Last week, the US Treasury Department updated the list of North Koreans sanctioned for "serious" rights abuses, adding the names of seven individuals - including Kim's younger sister Yo-jong, who is deputy director of the Propaganda and Agitation Department of the North Korean Workers' Party.

Other blacklisted officials include Minister of State Security Kim Won-hong and Director of the General Political Bureau of the Ministry of People's Security Kang Pil-hun. The United States also sanctioned the North Korean Ministry of Labor and State Planning Commission.

The move followed a recent report by the US State Department on the human rights situation in North Korea, which was branded "among the worst in the world."

Pyongyang "continues to commit extrajudicial killings, enforced disappearances, arbitrary arrest and detention, forced labor, and torture," State Department spokesperson Mark Toner said.

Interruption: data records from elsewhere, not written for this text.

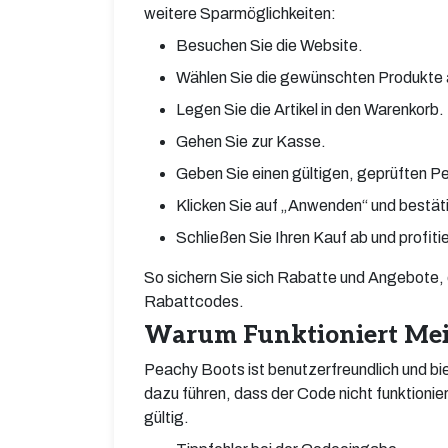
weitere Sparmöglichkeiten:
Besuchen Sie die Website.
Wählen Sie die gewünschten Produkte 
Legen Sie die Artikel in den Warenkorb.
Gehen Sie zur Kasse.
Geben Sie einen gültigen, geprüften 
Klicken Sie auf „Anwenden“ und bestäti
Schließen Sie Ihren Kauf ab und profiti
So sichern Sie sich Rabatte und Angebote, 
Rabattcodes.
Warum Funktioniert Mei
Peachy Boots ist benutzerfreundlich und bi
dazu führen, dass der Code nicht funktionie
gültig.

"Many of these abuses are committed in the political prison camps, where an estimated 80,000 to 120,000 individuals are detained, including children and family members of those subject to persecution and censorship."

In reply, the KCNA statement said: "The Obama group can hardly have a sound sleep, seized with the extreme uneasiness after facing the undeniable strategic setback. Worse still, they are hit hard by the public. Much upset by this situation, the Obama group have gone so foolish as to kick up the 'human rights' racket against the DPRK."

The outgoing US president "had better repent of the pain and misfortune he has brought to so many Americans and other people of the world," according to the KCNA. Obama "created the worst human rights situation in the US during his tenure of office," it added.

US President-elect Donald Trump, who is to take office on Friday, has tweeted that the policy of the Bush and Obama administrations won't continue, saying that DPRK threats to the US mainland "won't happen." However, he is yet to make clear his policy on the sanctioned state.

North Korea claims to have conducted five underground nuclear tests in the past 10 years, which were detected by US intelligence and classified as "blasts." Pyongyang has also developed medium and long-range missiles said to be capable of reaching South Korea and the US.